◆ Exercise description ◆
The answer required is how many lines of the following entries contain the word "News", with no other words.

────────────────

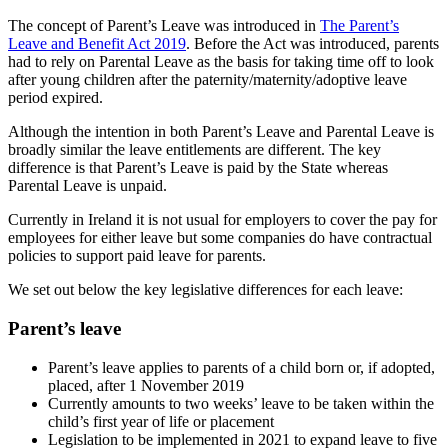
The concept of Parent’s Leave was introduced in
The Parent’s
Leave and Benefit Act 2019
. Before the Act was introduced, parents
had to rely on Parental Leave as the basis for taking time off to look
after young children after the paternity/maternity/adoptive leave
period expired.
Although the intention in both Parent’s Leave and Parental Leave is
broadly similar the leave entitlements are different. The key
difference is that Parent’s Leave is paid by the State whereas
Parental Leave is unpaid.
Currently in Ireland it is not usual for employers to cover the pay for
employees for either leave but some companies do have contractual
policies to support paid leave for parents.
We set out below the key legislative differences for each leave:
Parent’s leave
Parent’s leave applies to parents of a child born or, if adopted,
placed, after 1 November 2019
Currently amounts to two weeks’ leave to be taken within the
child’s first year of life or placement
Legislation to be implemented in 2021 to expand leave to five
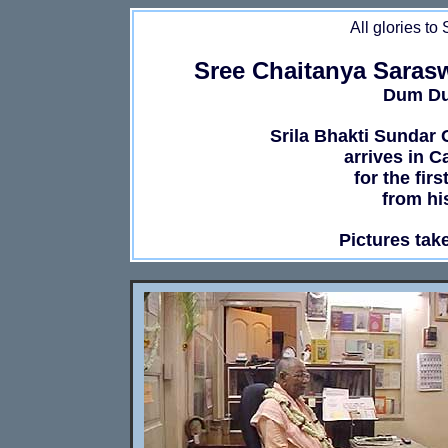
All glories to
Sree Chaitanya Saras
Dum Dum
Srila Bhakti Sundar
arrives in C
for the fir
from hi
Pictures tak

────────────────

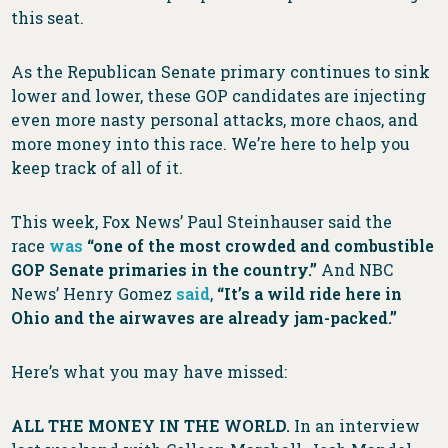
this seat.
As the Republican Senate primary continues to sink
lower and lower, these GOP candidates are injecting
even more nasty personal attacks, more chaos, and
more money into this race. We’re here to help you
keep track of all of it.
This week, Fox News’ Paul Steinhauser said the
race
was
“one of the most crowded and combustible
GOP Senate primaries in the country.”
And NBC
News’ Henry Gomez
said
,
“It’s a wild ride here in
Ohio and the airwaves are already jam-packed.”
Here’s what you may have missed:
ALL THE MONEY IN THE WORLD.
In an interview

────────────────

◆ Your solution ◆
2